**Required action**
Write out exactly, with no other output, the lines below from the one that contains "Segment every instance" through the end.

**Excerpted data**

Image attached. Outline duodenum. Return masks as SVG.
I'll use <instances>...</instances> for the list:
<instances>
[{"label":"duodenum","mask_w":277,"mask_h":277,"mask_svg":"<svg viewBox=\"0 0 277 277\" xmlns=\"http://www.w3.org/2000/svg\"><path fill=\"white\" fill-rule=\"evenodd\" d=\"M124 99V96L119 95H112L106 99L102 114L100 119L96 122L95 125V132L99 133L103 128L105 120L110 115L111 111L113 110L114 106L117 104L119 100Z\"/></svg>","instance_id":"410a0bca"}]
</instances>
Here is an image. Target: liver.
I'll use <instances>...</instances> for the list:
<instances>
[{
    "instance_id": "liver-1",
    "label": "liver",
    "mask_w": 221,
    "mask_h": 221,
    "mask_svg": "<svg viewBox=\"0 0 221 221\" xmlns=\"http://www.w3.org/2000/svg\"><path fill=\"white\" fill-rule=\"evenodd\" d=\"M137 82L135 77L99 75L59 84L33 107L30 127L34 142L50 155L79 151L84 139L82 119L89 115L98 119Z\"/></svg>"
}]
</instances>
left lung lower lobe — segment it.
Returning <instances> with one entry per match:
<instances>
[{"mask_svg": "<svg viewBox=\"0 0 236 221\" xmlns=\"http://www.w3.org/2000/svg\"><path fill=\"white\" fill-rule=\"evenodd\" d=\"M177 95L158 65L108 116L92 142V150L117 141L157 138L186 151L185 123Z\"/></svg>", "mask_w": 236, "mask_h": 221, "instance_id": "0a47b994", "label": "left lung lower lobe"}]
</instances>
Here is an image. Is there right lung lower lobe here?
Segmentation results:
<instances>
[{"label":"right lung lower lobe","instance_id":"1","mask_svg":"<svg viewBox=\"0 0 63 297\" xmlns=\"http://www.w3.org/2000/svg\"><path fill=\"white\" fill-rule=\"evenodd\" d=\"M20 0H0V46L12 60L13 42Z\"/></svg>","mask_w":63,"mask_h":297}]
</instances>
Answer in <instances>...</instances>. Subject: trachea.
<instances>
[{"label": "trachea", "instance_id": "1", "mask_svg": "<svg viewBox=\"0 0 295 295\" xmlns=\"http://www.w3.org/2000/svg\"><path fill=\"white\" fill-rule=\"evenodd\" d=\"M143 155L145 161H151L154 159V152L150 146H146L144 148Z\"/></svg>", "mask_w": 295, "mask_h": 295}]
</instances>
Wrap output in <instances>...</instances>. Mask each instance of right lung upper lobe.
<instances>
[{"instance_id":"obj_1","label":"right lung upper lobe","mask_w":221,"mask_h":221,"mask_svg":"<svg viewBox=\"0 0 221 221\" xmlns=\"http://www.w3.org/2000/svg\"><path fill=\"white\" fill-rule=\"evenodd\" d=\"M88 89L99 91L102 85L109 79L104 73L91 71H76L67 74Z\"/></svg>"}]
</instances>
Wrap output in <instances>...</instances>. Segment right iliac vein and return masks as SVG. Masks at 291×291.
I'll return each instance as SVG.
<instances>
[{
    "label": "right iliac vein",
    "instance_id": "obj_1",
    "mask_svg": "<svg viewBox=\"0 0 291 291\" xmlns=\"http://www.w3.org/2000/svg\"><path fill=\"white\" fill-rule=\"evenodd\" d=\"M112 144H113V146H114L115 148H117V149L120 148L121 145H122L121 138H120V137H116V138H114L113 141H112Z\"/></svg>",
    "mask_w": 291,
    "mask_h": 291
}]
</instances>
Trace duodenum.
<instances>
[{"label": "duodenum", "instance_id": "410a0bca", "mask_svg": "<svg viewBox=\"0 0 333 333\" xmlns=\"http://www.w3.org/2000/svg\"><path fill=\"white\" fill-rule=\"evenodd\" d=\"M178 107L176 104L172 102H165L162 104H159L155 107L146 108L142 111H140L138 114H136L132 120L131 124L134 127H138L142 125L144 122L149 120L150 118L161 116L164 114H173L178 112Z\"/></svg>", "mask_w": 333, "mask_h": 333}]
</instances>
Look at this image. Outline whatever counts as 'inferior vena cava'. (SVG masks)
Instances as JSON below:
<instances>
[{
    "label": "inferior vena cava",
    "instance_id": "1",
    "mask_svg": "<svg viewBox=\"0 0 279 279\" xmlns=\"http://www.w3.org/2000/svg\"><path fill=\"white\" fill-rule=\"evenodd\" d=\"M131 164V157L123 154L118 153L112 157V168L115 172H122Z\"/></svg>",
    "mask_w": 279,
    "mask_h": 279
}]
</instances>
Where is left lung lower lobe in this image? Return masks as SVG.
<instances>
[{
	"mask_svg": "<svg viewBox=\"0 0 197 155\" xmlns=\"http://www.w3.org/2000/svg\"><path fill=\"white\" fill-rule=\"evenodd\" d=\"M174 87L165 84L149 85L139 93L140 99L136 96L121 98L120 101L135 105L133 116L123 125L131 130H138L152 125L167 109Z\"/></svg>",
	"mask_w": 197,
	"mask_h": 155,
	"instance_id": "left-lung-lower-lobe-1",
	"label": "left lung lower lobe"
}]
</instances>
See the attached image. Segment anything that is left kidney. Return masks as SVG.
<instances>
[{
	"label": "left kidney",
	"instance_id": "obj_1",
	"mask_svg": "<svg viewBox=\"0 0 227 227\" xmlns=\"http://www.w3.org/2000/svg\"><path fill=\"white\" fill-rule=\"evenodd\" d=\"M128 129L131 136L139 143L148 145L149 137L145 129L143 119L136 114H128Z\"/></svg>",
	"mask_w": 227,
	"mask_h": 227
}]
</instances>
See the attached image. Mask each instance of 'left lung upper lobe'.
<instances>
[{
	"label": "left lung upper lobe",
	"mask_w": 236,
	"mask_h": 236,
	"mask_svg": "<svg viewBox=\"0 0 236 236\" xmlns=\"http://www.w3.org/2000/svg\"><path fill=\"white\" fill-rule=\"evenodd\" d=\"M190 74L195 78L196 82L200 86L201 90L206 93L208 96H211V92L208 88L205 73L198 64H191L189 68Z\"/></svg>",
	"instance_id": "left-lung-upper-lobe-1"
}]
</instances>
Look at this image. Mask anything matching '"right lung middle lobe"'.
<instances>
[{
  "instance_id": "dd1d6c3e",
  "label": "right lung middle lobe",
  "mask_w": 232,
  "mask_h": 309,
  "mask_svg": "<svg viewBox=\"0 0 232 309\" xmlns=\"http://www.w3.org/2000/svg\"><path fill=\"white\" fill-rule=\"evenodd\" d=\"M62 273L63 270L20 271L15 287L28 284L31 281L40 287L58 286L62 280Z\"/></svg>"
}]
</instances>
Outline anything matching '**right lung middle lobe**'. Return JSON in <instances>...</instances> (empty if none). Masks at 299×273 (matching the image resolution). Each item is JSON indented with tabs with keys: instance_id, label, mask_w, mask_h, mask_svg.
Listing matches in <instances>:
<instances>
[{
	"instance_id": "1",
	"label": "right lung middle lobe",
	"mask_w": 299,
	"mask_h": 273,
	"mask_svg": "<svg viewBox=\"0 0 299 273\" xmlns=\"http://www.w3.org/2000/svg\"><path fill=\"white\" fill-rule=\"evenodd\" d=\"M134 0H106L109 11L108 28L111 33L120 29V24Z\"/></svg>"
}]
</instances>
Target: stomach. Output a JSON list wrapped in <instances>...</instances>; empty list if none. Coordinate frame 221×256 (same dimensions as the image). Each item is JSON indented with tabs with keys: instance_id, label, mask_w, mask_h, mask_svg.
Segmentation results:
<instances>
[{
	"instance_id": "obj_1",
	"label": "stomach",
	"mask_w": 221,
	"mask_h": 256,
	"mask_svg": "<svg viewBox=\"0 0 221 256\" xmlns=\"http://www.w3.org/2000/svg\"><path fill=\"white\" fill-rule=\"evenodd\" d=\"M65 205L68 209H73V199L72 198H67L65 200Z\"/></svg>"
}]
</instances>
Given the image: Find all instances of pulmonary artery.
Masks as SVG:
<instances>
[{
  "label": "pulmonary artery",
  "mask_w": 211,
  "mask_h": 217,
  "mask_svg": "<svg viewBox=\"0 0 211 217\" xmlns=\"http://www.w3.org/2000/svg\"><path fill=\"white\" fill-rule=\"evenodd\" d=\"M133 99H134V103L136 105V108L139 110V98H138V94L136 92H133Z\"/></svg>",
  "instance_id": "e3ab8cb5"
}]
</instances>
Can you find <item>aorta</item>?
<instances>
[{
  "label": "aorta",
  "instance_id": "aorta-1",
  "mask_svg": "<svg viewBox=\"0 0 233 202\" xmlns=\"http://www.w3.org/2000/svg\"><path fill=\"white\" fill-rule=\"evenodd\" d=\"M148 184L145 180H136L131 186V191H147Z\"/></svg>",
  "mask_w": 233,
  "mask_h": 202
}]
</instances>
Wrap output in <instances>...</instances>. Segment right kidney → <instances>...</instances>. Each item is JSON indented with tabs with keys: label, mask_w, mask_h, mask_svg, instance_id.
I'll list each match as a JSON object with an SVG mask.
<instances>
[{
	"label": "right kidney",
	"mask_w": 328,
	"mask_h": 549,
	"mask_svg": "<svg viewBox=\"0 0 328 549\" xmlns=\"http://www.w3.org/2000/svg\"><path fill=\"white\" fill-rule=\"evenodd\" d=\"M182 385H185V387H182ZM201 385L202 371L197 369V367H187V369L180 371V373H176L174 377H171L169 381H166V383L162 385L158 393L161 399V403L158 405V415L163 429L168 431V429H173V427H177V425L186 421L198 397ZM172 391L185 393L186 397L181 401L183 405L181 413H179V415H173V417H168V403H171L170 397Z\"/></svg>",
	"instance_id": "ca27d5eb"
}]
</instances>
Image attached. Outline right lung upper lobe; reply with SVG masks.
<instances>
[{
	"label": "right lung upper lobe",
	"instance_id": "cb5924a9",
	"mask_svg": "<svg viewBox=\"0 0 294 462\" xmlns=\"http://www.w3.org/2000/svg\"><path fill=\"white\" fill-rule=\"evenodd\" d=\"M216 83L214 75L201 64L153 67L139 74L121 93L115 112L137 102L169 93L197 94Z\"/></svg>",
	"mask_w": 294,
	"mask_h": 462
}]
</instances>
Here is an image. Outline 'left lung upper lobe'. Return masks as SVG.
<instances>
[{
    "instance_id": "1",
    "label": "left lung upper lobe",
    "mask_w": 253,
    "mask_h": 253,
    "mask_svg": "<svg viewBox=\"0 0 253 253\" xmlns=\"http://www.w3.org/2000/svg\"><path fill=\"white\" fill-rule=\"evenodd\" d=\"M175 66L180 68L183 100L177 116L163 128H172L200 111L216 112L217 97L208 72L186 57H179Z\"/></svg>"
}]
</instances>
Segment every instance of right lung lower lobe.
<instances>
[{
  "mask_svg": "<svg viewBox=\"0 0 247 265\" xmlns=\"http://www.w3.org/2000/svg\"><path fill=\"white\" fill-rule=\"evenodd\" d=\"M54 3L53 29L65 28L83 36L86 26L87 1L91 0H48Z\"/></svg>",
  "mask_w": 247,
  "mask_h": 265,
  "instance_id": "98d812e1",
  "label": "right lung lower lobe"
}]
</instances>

**Your solution**
Segment every instance of right lung lower lobe.
<instances>
[{
  "mask_svg": "<svg viewBox=\"0 0 247 265\" xmlns=\"http://www.w3.org/2000/svg\"><path fill=\"white\" fill-rule=\"evenodd\" d=\"M54 3L53 29L65 28L83 36L86 26L87 1L91 0H48Z\"/></svg>",
  "mask_w": 247,
  "mask_h": 265,
  "instance_id": "98d812e1",
  "label": "right lung lower lobe"
}]
</instances>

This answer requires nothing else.